THE PROBLEM => The expected output is an exact copy of each line from the line with "List UI elements" through the end of the data below, with no pictures in it.
*** Begin section ***
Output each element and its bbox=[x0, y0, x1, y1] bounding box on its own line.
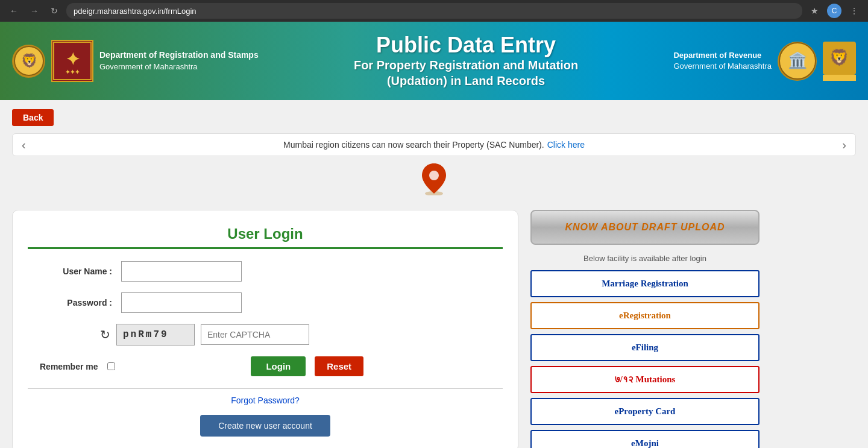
remember-row: Remember me Login Reset bbox=[28, 356, 503, 376]
main-content: Back ‹ Mumbai region citizens can now se… bbox=[0, 100, 868, 448]
url-bar[interactable] bbox=[66, 3, 802, 19]
mutations-button[interactable]: ७/१२ Mutations bbox=[530, 366, 760, 393]
svg-text:✦: ✦ bbox=[66, 50, 80, 69]
forgot-password-section: Forgot Password? bbox=[28, 395, 503, 406]
site-subtitle: For Property Registration and Mutation (… bbox=[259, 57, 674, 89]
username-row: User Name : bbox=[28, 261, 503, 282]
location-area bbox=[12, 162, 856, 201]
form-divider bbox=[28, 388, 503, 389]
eregistration-button[interactable]: eRegistration bbox=[530, 302, 760, 329]
svg-text:✦✦✦: ✦✦✦ bbox=[65, 69, 80, 75]
back-nav-button[interactable]: ← bbox=[6, 4, 22, 18]
username-input[interactable] bbox=[121, 261, 242, 282]
svg-point-12 bbox=[429, 171, 439, 180]
emojni-button[interactable]: eMojni bbox=[530, 430, 760, 448]
login-button[interactable]: Login bbox=[251, 356, 306, 376]
site-title: Public Data Entry bbox=[259, 33, 674, 57]
right-emblem-icon: 🏛️ bbox=[778, 42, 817, 81]
remember-label: Remember me bbox=[40, 362, 98, 371]
dept-logo-icon: ✦ ✦✦✦ bbox=[51, 40, 93, 82]
login-box: User Login User Name : Password : ↻ pnRm… bbox=[12, 210, 518, 448]
login-divider bbox=[28, 247, 503, 249]
svg-text:🦁: 🦁 bbox=[829, 48, 849, 67]
eproperty-card-button[interactable]: eProperty Card bbox=[530, 398, 760, 425]
svg-text:🦁: 🦁 bbox=[20, 52, 37, 69]
facility-text: Below facility is available after login bbox=[530, 254, 760, 263]
right-ashoka-icon: 🦁 bbox=[823, 45, 856, 78]
header-right: Department of Revenue Government of Maha… bbox=[673, 42, 856, 81]
forgot-password-link[interactable]: Forgot Password? bbox=[231, 396, 300, 405]
dept-left-text: Department of Registration and Stamps Go… bbox=[99, 49, 259, 72]
efiling-button[interactable]: eFiling bbox=[530, 334, 760, 361]
marriage-registration-button[interactable]: Marriage Registration bbox=[530, 270, 760, 297]
captcha-input[interactable] bbox=[201, 324, 309, 345]
password-row: Password : bbox=[28, 292, 503, 313]
site-header: 🦁 ✦ ✦✦✦ Department of Registration and S… bbox=[0, 22, 868, 100]
notice-bar: ‹ Mumbai region citizens can now search … bbox=[12, 133, 856, 156]
draft-upload-button[interactable]: KNOW ABOUT DRAFT UPLOAD bbox=[530, 210, 760, 245]
password-label: Password : bbox=[40, 298, 112, 308]
browser-menu-icon[interactable]: ⋮ bbox=[846, 4, 862, 18]
header-center: Public Data Entry For Property Registrat… bbox=[259, 33, 674, 89]
carousel-prev-button[interactable]: ‹ bbox=[22, 138, 26, 152]
notice-text: Mumbai region citizens can now search th… bbox=[283, 140, 544, 150]
profile-button[interactable]: C bbox=[827, 4, 841, 18]
right-panel: KNOW ABOUT DRAFT UPLOAD Below facility i… bbox=[530, 210, 760, 448]
back-button[interactable]: Back bbox=[12, 109, 54, 126]
draft-upload-label: KNOW ABOUT DRAFT UPLOAD bbox=[565, 222, 725, 232]
reset-button[interactable]: Reset bbox=[315, 356, 363, 376]
svg-text:🏛️: 🏛️ bbox=[788, 51, 808, 70]
login-title: User Login bbox=[28, 226, 503, 242]
create-account-button[interactable]: Create new user account bbox=[200, 415, 330, 437]
reload-button[interactable]: ↻ bbox=[47, 4, 61, 18]
header-left: 🦁 ✦ ✦✦✦ Department of Registration and S… bbox=[12, 40, 259, 82]
two-col-layout: User Login User Name : Password : ↻ pnRm… bbox=[12, 210, 856, 448]
svg-rect-10 bbox=[823, 75, 856, 81]
captcha-row: ↻ pnRm79 bbox=[28, 324, 503, 345]
captcha-image: pnRm79 bbox=[116, 324, 195, 345]
remember-me-checkbox[interactable] bbox=[107, 362, 115, 370]
bookmark-icon[interactable]: ★ bbox=[807, 4, 822, 18]
notice-link[interactable]: Click here bbox=[547, 140, 585, 150]
carousel-next-button[interactable]: › bbox=[842, 138, 846, 152]
captcha-refresh-icon[interactable]: ↻ bbox=[100, 327, 110, 342]
username-label: User Name : bbox=[40, 267, 112, 276]
location-pin-icon bbox=[419, 162, 449, 201]
dept-right-text: Department of Revenue Government of Maha… bbox=[673, 50, 772, 72]
left-emblem-icon: 🦁 bbox=[12, 45, 45, 78]
password-input[interactable] bbox=[121, 292, 242, 313]
browser-chrome: ← → ↻ ★ C ⋮ bbox=[0, 0, 868, 22]
forward-nav-button[interactable]: → bbox=[27, 4, 42, 18]
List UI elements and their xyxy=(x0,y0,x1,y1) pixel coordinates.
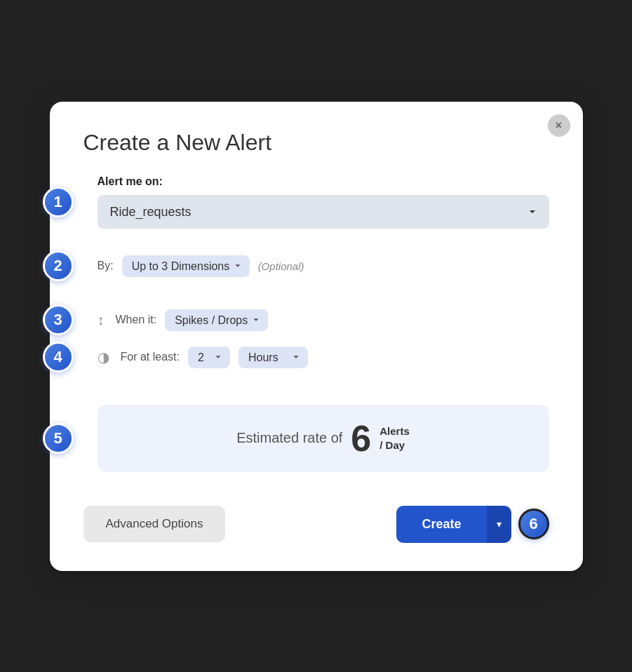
alert-on-select[interactable]: Ride_requests Driver_requests Completed_… xyxy=(98,195,549,229)
step4-label: For at least: xyxy=(121,351,180,363)
create-alert-modal: × Create a New Alert 1 Alert me on: Ride… xyxy=(50,102,583,571)
spikes-drops-icon: ↕ xyxy=(98,312,105,328)
modal-title: Create a New Alert xyxy=(83,130,549,156)
step-badge-4: 4 xyxy=(43,342,74,372)
step-badge-6: 6 xyxy=(518,509,549,539)
step-badge-5: 5 xyxy=(43,423,74,454)
estimated-rate-box: Estimated rate of 6 Alerts / Day xyxy=(98,405,549,472)
duration-unit-select[interactable]: Hours Minutes Days xyxy=(238,347,308,368)
modal-footer: Advanced Options Create ▾ 6 xyxy=(83,506,549,543)
create-dropdown-arrow[interactable]: ▾ xyxy=(487,506,511,543)
optional-label: (Optional) xyxy=(258,260,304,272)
step1-label: Alert me on: xyxy=(98,175,549,188)
clock-icon: ◑ xyxy=(98,349,109,365)
step2-label: By: xyxy=(98,260,114,272)
step-badge-3: 3 xyxy=(43,304,74,335)
estimated-rate-text: Estimated rate of xyxy=(236,430,342,446)
estimated-rate-unit: Alerts / Day xyxy=(379,424,410,452)
estimated-rate-number: 6 xyxy=(351,420,371,457)
step-badge-1: 1 xyxy=(43,187,74,217)
when-it-select[interactable]: Spikes / Drops Spikes Drops Changes by % xyxy=(165,309,268,331)
duration-number-select[interactable]: 1 2 3 4 5 6 12 24 xyxy=(188,347,230,368)
close-button[interactable]: × xyxy=(548,114,570,137)
create-button-group: Create ▾ xyxy=(396,506,511,543)
create-button[interactable]: Create xyxy=(396,506,486,543)
step-badge-2: 2 xyxy=(43,250,74,281)
advanced-options-button[interactable]: Advanced Options xyxy=(83,506,226,542)
dimensions-select[interactable]: Up to 3 Dimensions 1 Dimension 2 Dimensi… xyxy=(122,255,250,277)
step3-label: When it: xyxy=(116,314,157,326)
*** End section ***
RESULT OF THIS EXERCISE =>
List UI elements and their xyxy=(x0,y0,x1,y1) pixel coordinates.
alert-on-select[interactable]: Ride_requests Driver_requests Completed_… xyxy=(98,195,549,229)
step4-label: For at least: xyxy=(121,351,180,363)
create-alert-modal: × Create a New Alert 1 Alert me on: Ride… xyxy=(50,102,583,571)
spikes-drops-icon: ↕ xyxy=(98,312,105,328)
modal-title: Create a New Alert xyxy=(83,130,549,156)
step-badge-4: 4 xyxy=(43,342,74,372)
step-badge-6: 6 xyxy=(518,509,549,539)
step-badge-5: 5 xyxy=(43,423,74,454)
estimated-rate-box: Estimated rate of 6 Alerts / Day xyxy=(98,405,549,472)
duration-unit-select[interactable]: Hours Minutes Days xyxy=(238,347,308,368)
modal-footer: Advanced Options Create ▾ 6 xyxy=(83,506,549,543)
create-dropdown-arrow[interactable]: ▾ xyxy=(487,506,511,543)
optional-label: (Optional) xyxy=(258,260,304,272)
step1-label: Alert me on: xyxy=(98,175,549,188)
clock-icon: ◑ xyxy=(98,349,109,365)
step2-label: By: xyxy=(98,260,114,272)
step-badge-3: 3 xyxy=(43,304,74,335)
estimated-rate-text: Estimated rate of xyxy=(236,430,342,446)
estimated-rate-unit: Alerts / Day xyxy=(379,424,410,452)
estimated-rate-number: 6 xyxy=(351,420,371,457)
step-badge-1: 1 xyxy=(43,187,74,217)
when-it-select[interactable]: Spikes / Drops Spikes Drops Changes by % xyxy=(165,309,268,331)
duration-number-select[interactable]: 1 2 3 4 5 6 12 24 xyxy=(188,347,230,368)
close-button[interactable]: × xyxy=(548,114,570,137)
create-button-group: Create ▾ xyxy=(396,506,511,543)
create-button[interactable]: Create xyxy=(396,506,486,543)
step-badge-2: 2 xyxy=(43,250,74,281)
advanced-options-button[interactable]: Advanced Options xyxy=(83,506,226,542)
dimensions-select[interactable]: Up to 3 Dimensions 1 Dimension 2 Dimensi… xyxy=(122,255,250,277)
step3-label: When it: xyxy=(116,314,157,326)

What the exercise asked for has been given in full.